When Hupp attended that fateful 420 event in 2012, she realized the industry was on the cusp of a boom. Colorado and Washington was about to legalize pot for recreational use, and the industry would need more dispensaries and businesses to accommodate the new demand.

“There’s so much work to do here,” she thought at the time. The marijuana business has since grown by leaps and bounds. Overall, national legal sales grew to $5.7 billion in 2015, up from $1.5 billion in 2013, according to ArcView Market Research, a cannabis market analysis firm. Not surprisingly, this growth comes from rapidly growing adult-use sector, which was essentially created by legalization laws. This market had sales totalling $1.2 billion last year.

The legal market sales will exceed $22 billion by 2020, with adult sales accounting for more than half of the entire legal marijuana industry, the report estimates.

The cannabis industry may hit more legal milestones this year, which could create even more opportunity. More than half a dozen states, including Missouri, Massachusetts and Connecticut, are looking at legalization this year. And more have advocates working on getting legislation on ballots.

“About a third of the country this election will be voting on legalizing marijuana,” Hupp said. “In a way, it’s ‘game over’ — you can’t put the majority of the U.S. back into the bottle once they have access.”

She said this means more opportunity for women to become leaders in the industry. It’s a goal she found difficult to achieve in tech, where the glass ceiling is hard to break, particularly when it came to funding. 

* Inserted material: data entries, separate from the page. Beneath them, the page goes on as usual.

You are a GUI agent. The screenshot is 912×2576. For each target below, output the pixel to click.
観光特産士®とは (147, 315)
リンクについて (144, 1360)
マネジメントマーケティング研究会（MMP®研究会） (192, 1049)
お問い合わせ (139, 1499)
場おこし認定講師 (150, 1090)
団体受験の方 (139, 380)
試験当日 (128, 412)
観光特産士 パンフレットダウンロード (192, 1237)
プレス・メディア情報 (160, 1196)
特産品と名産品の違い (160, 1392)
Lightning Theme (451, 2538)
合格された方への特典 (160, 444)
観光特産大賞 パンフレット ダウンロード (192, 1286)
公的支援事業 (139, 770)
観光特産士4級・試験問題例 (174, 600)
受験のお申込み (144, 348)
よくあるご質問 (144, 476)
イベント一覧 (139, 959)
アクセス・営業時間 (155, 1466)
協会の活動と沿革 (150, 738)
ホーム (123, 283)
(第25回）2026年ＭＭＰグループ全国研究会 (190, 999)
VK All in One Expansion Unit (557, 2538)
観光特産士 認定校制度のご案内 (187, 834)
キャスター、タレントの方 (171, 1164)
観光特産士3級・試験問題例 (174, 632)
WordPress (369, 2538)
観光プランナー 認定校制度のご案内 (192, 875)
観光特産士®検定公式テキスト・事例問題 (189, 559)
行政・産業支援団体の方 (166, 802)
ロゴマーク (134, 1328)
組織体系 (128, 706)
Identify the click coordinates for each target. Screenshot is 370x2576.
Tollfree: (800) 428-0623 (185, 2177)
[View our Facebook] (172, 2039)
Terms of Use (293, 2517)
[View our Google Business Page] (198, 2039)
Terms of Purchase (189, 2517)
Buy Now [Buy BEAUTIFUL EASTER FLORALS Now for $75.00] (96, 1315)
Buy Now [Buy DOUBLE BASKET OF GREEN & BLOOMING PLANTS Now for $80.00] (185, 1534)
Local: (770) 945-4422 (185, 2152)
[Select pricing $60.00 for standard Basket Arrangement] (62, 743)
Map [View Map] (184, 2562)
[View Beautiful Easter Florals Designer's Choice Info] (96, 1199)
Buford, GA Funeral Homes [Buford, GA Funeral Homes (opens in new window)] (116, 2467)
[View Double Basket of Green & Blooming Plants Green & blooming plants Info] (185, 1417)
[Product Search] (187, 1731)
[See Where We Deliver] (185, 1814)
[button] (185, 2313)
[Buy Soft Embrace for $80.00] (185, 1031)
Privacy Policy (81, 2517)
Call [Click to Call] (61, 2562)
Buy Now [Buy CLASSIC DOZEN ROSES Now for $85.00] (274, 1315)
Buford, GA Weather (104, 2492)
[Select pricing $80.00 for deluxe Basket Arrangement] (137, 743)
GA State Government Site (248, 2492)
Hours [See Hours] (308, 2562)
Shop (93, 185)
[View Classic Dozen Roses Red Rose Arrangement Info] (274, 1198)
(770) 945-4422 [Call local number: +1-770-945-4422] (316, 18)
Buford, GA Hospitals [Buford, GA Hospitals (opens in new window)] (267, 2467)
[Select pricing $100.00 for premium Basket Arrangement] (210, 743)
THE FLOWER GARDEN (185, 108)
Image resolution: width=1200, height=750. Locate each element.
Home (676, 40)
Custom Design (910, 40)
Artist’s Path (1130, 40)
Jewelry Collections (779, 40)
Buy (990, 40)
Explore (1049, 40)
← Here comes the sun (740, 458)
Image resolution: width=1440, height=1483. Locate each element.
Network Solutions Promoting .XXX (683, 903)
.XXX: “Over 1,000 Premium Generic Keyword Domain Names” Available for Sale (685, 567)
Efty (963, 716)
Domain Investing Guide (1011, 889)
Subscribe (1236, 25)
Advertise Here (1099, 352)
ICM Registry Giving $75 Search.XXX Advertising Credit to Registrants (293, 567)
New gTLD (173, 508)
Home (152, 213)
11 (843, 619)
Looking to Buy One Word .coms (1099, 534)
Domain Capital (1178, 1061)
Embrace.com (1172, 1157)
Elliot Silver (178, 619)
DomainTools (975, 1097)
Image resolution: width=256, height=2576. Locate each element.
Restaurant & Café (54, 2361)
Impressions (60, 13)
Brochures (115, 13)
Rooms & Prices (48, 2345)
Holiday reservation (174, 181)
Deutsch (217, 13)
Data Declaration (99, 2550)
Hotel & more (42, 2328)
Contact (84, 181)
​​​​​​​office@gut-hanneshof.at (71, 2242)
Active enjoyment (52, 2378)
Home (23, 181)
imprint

“Venture capital, for me, was very uncrackable,” she said, adding that traditional venture capitalists don’t seem to understand of the value of backing women given that they are part of the most influential consumer group in the world. Hupp said the first market women can dominate is the health and wellness sector. In addition to making most health decisions for their families, women are behind 93 percent of over-the-counter medicine, Hupp said. Once again, she sees an opportunity: “What will cannabis be eventually? An over-the-counter medicine.”